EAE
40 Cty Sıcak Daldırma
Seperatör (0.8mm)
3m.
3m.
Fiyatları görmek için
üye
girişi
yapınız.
——
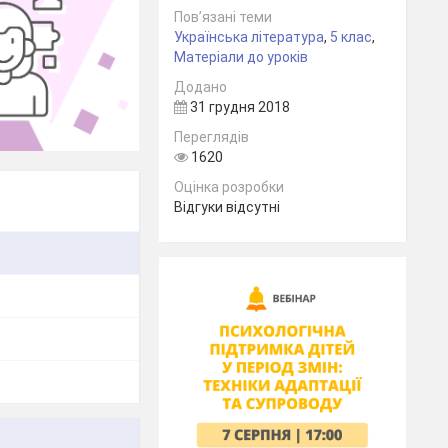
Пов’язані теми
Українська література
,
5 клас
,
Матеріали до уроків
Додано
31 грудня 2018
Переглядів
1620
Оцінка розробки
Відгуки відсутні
——
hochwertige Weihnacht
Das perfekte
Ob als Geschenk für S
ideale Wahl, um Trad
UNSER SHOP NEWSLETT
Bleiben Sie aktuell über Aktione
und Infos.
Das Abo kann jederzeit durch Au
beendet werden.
——
_WHAT NEEDS TO BE DONE_
Could you repeat exactly the lines in the listing above from the one with "31 грудня 2018" down to the one with "Відгуки відсутні"? Include both of those lines.

_RESPONSE_
31 грудня 2018
Переглядів
1620
Оцінка розробки
Відгуки відсутні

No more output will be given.